WHAT IS NEEDED: When the data below is printed, every line must match exactly and the images must be absent.

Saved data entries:
=======

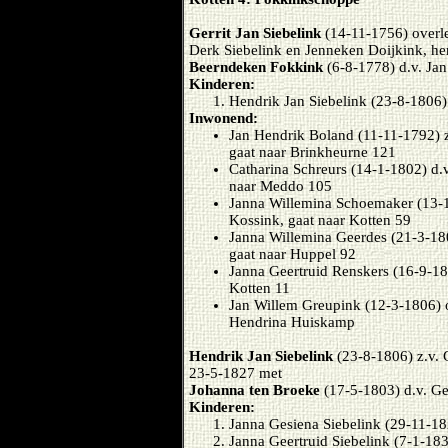
Gerrit Jan Siebelink
(14-11-1756) over
Derk Siebelink en Jenneken Doijkink, h
Beerndeken Fokkink
(6-8-1778) d.v. Ja
Kinderen:
Hendrik Jan Siebelink (23-8-1806)
Inwonend:
Jan Hendrik Boland (11-11-1792) 
gaat naar Brinkheurne 121
Catharina Schreurs (14-1-1802) d.v
naar Meddo 105
Janna Willemina Schoemaker (13-
Kossink, gaat naar Kotten 59
Janna Willemina Geerdes (21-3-18
gaat naar Huppel 92
Janna Geertruid Renskers (16-9-180
Kotten 11
Jan Willem Greupink (12-3-1806) o
Hendrina Huiskamp
Hendrik Jan Siebelink
(23-8-1806) z.v. 
23-5-1827 met
Johanna ten Broeke
(17-5-1803) d.v. Ge
Kinderen:
Janna Gesiena Siebelink (29-11-1
Janna Geertruid Siebelink (7-1-18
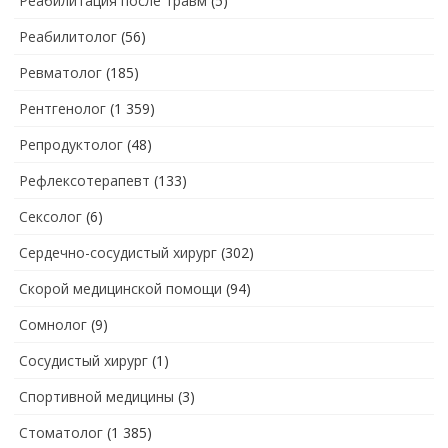
Реабилитация после травм
(5)
Реабилитолог
(56)
Ревматолог
(185)
Рентгенолог
(1 359)
Репродуктолог
(48)
Рефлексотерапевт
(133)
Сексолог
(6)
Сердечно-сосудистый хирург
(302)
Скорой медицинской помощи
(94)
Сомнолог
(9)
Сосудистый хирург
(1)
Спортивной медицины
(3)
Стоматолог
(1 385)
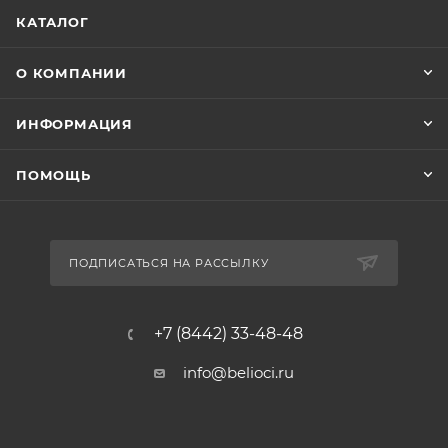
КАТАЛОГ
О КОМПАНИИ
ИНФОРМАЦИЯ
ПОМОЩЬ
ПОДПИСАТЬСЯ НА РАССЫЛКУ
+7 (8442) 33-48-48
info@belioci.ru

=======

SOLUTION FOR THIS TASK:
Gerrit Jan Siebelink
(14-11-1756) over
Derk Siebelink en Jenneken Doijkink, h
Beerndeken Fokkink
(6-8-1778) d.v. Ja
Kinderen:
Hendrik Jan Siebelink (23-8-1806)
Inwonend:
Jan Hendrik Boland (11-11-1792) 
gaat naar Brinkheurne 121
Catharina Schreurs (14-1-1802) d.v
naar Meddo 105
Janna Willemina Schoemaker (13-
Kossink, gaat naar Kotten 59
Janna Willemina Geerdes (21-3-18
gaat naar Huppel 92
Janna Geertruid Renskers (16-9-180
Kotten 11
Jan Willem Greupink (12-3-1806) o
Hendrina Huiskamp
Hendrik Jan Siebelink
(23-8-1806) z.v. 
23-5-1827 met
Johanna ten Broeke
(17-5-1803) d.v. Ge
Kinderen:
Janna Gesiena Siebelink (29-11-1
Janna Geertruid Siebelink (7-1-18
Реабилитация после травм
(5)
Реабилитолог
(56)
Ревматолог
(185)
Рентгенолог
(1 359)
Репродуктолог
(48)
Рефлексотерапевт
(133)
Сексолог
(6)
Сердечно-сосудистый хирург
(302)
Скорой медицинской помощи
(94)
Сомнолог
(9)
Сосудистый хирург
(1)
Спортивной медицины
(3)
Стоматолог
(1 385)
КАТАЛОГ
О КОМПАНИИ
ИНФОРМАЦИЯ
ПОМОЩЬ
ПОДПИСАТЬСЯ НА РАССЫЛКУ
+7 (8442) 33-48-48
info@belioci.ru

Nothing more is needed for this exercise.